Uitspraak
1.Het procesverloop
- verzoekschrift met producties, ontvangen op 14 augustus 2018,
- conclusie van antwoord met productie,
- conclusie van repliek,
- conclusie van dupliek.
Gerecht in eerste aanleg van Sint Maarten
In deze civiele procedure heeft het Gerecht in eerste aanleg van Sint Maarten op 2 april 2019 uitspraak gedaan in een zaak tussen eiseres, vertegenwoordigd door mr. H.S. Kockx, en gedaagde, vertegenwoordigd door mr. C.F. Klooster. Eiseres vorderde een betaling van Euro 7.346,35, vermeerderd met wettelijke rente en $500 aan buitengerechtelijke incassokosten, en veroordeling van gedaagde in de proceskosten.

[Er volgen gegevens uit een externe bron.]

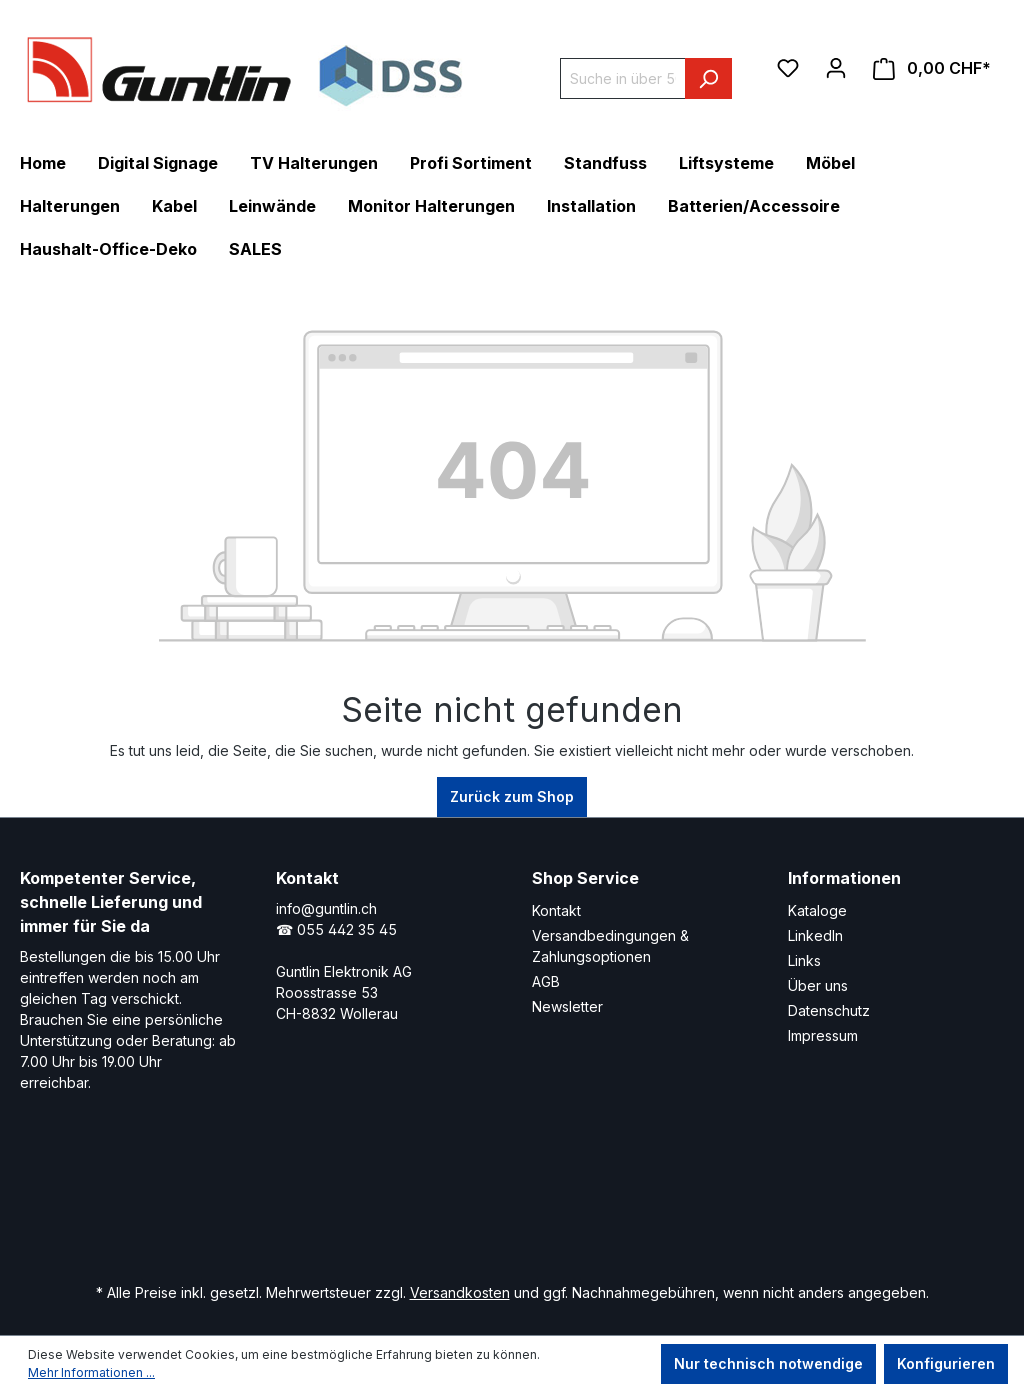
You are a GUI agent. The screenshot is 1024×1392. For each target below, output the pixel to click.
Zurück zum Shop (512, 796)
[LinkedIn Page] (442, 1207)
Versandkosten (460, 1292)
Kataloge (817, 910)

Gedaagde verzocht het gerecht om eiseres niet-ontvankelijk te verklaren in haar vorderingen of deze af te wijzen, met veroordeling van eiseres in de proceskosten.
De zaak heeft een voorgeschiedenis waarin eerdere vorderingen van eiseres zijn afgewezen, maar later door het Gemeenschappelijk Hof van Justitie zijn toegewezen. Eiseres stelde dat gedaagde misbruik van procesrecht heeft gemaakt door cassatie in te stellen tegen de Hofbeschikking, en eiste vergoeding van de reële kosten van rechtsbijstand. Gedaagde betwistte deze claim en verwees naar de maatstaf voor misbruik van procesrecht zoals geformuleerd in eerdere jurisprudentie.
Het Gerecht oordeelde dat eiseres niet aan de maatstaf voor misbruik van procesrecht voldeed, aangezien er juridische gronden waren voor het cassatieberoep. Het Gerecht wees de vorderingen van eiseres af en veroordeelde haar in de proceskosten, begroot op NAf. 2.000,00 aan salaris voor de gemachtigde, met wettelijke rente indien de kosten niet binnen 14 dagen worden betaald. De proceskostenveroordeling werd uitvoerbaar bij voorraad verklaard.